We have blogged previously about two interesting challenges that present themselves when you get into the nitty-gritty of building a multi-modal search system:
1) Detecting landmasses. Accurate routing needs to be aware of landmasses and islands, and what is connected to what by land, road, ferry and air.This is critical for finding all possible routes between points, and what combination of ferries and flights will make that connection possible.
2) Political borders. Certain borders cannot be easily crossed; suggesting a driving route from South Korea to North Korea is both unrealistic and an embarrassing user experience. Similar complexities exist in places such as Israel, Pakistan, and Afghanistan.
Political data is also important for displaying accurate place names in our geocoder system. For example, North Elizabeth Station is located in New Jersey state in the USA, hence the fully qualified name of North Elizabeth Station, NJ, USA.
This week we launched significant improvements to the accuracy of our internal system for detecting both landmasses and political regions. Our original implementation utilized data from the Natural Earth dataset, however this data was limited by insufficient resolution and some landmasses were missing. We have now transitioned to the more comprehensive Open Street Maps (OSM) planet data.
The difference is illustrated in the maps below of the Puget Sound area near Seattle, with each landmass represented by a unique color. The original data (left) has much smoother, lower resolution coastlines that are missing much of the detail in the landmass shapes. Some of the smaller islands are completely missing. The new OSM data (right) is more detailed and includes the smaller islands.
Steilacoom to Anderson Island is an example query that has been improved. The original, low resolution data caused the routing system to suggest a ferry to nearby Ketron Island instead of Anderson Island (left). The new data fixes this problem (right).

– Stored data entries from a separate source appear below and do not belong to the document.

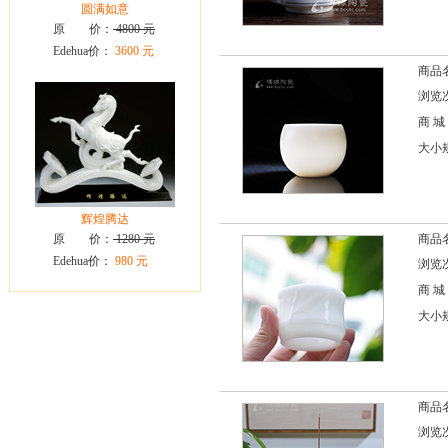
圆满如意
原 价：
4800 元
Edehua价：
3600 元
商品
浏览次
商 城
大小规
辉煌腾达
原 价：
1280 元
商品
Edehua价：
980 元
浏览次
商 城
大小规
商品
浏览次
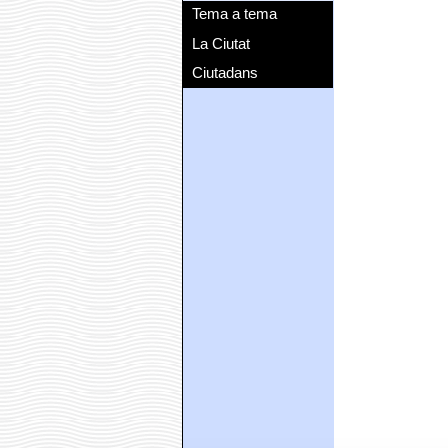
Tema a tema
La Ciutat
Ciutadans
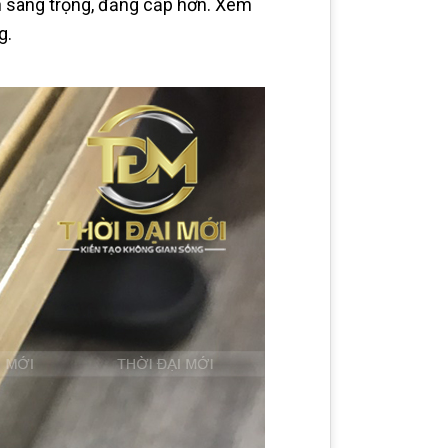
n sang trọng, đẳng cấp hơn. Xem
g.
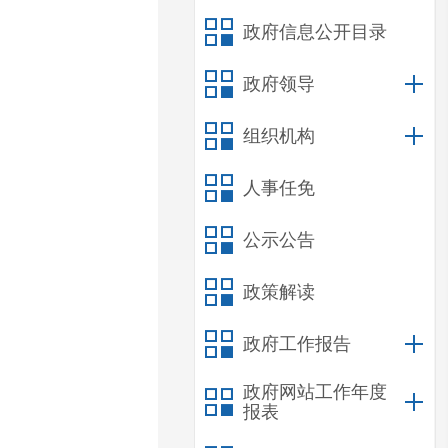
政府信息公开目录
政府领导
组织机构
人事任免
公示公告
政策解读
政府工作报告
政府网站工作年度
报表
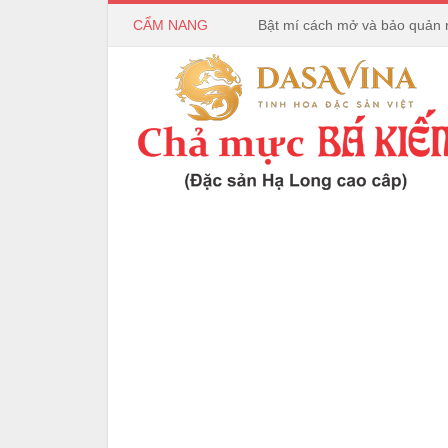
CẨM NANG
Bật mí cách mở và bảo quản 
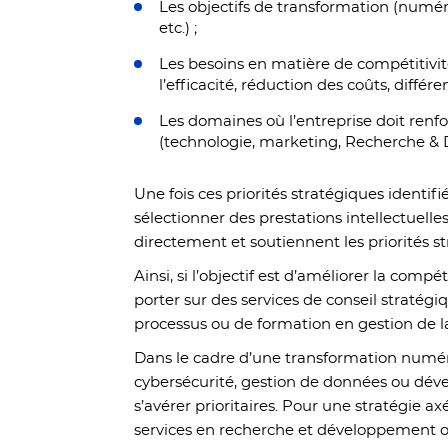
Les objectifs de transformation (numér
etc.) ;
Les besoins en matière de compétitivit
l’efficacité, réduction des coûts, différ
Les domaines où l’entreprise doit ren
(technologie, marketing, Recherche & 
Une fois ces priorités stratégiques identifié
sélectionner des prestations intellectuell
directement et soutiennent les priorités st
Ainsi, si l’objectif est d’améliorer la compé
porter sur des services de conseil stratégi
processus ou de formation en gestion de 
Dans le cadre d’une transformation numér
cybersécurité, gestion de données ou dév
s’avérer prioritaires. Pour une stratégie ax
services en recherche et développement ou 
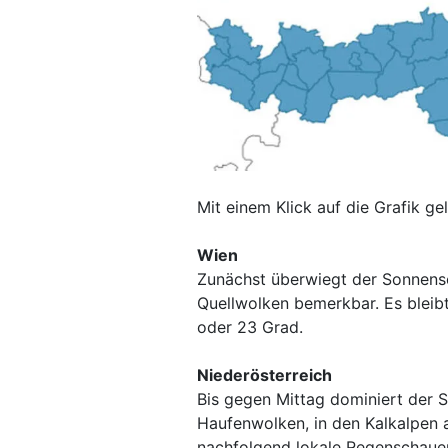
Mit einem Klick auf die Grafik ge
Wien
Zunächst überwiegt der Sonnens
Quellwolken bemerkbar. Es bleib
oder 23 Grad.
Niederösterreich
Bis gegen Mittag dominiert der 
Haufenwolken, in den Kalkalpen 
nachfolgend lokale Regenschauer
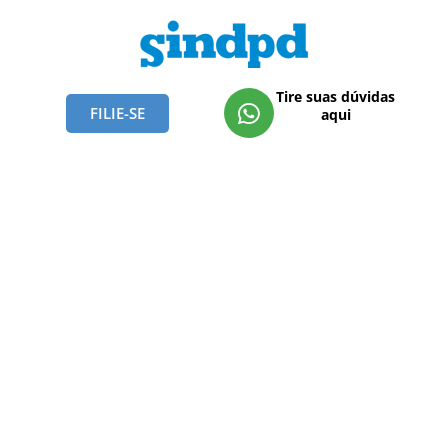
Tire suas dúvidas
FILIE-SE
aqui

On the political front, Cairo to Amman was a problematic query where Rome2rio suggested driving through Israel (left). The more popular Taba-Aqaba ferry route is now displayed (right) as well as various bus and ferry combinations.
Whilst developing the new technology, Miles on our team also tackled the engineering challenges involved with implementing a system for very fast lookups of this data. Each lookup provides the landmass and political information for a latitude / longitude co-ordinate, and a search on the Rome2rio site requires thousands of such lookups.
Miles learnt a few interesting facts in the process:
- The OSM data contains 497,040 separate landmasses (that is, land with a closed coastline).
- 89% of those landmasses have a coastline perimeter of less than 2 kilometers.
- The longest bridge between two landmasses is the Donghai Bridge near Shanghai.
- The region with the greatest density of separate landmasses is around Horsey Island in the UK.
We will continue geeking out on geospatial data as we keep refining Rome2rio’s search results.